→ **MATERIAL PROVIDED**:
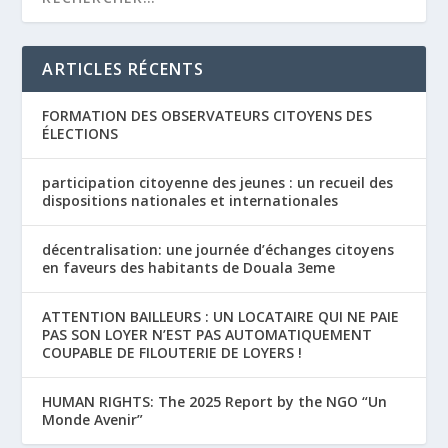
ARTICLES RÉCENTS
FORMATION DES OBSERVATEURS CITOYENS DES
ÉLECTIONS
participation citoyenne des jeunes : un recueil des
dispositions nationales et internationales
décentralisation: une journée d’échanges citoyens
en faveurs des habitants de Douala 3eme
ATTENTION BAILLEURS : UN LOCATAIRE QUI NE PAIE
PAS SON LOYER N’EST PAS AUTOMATIQUEMENT
COUPABLE DE FILOUTERIE DE LOYERS !
HUMAN RIGHTS: The 2025 Report by the NGO “Un
Monde Avenir”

→ **WHAT THE TASK ASKS**: Repeat only the lines between the start of the data and the line with "PAS SON LOYER N’EST PAS AUTOMATIQUEMENT", including those two lines, and skip the pictures.

→ **EXPECTED OUTPUT**:
ARTICLES RÉCENTS
FORMATION DES OBSERVATEURS CITOYENS DES
ÉLECTIONS
participation citoyenne des jeunes : un recueil des
dispositions nationales et internationales
décentralisation: une journée d’échanges citoyens
en faveurs des habitants de Douala 3eme
ATTENTION BAILLEURS : UN LOCATAIRE QUI NE PAIE
PAS SON LOYER N’EST PAS AUTOMATIQUEMENT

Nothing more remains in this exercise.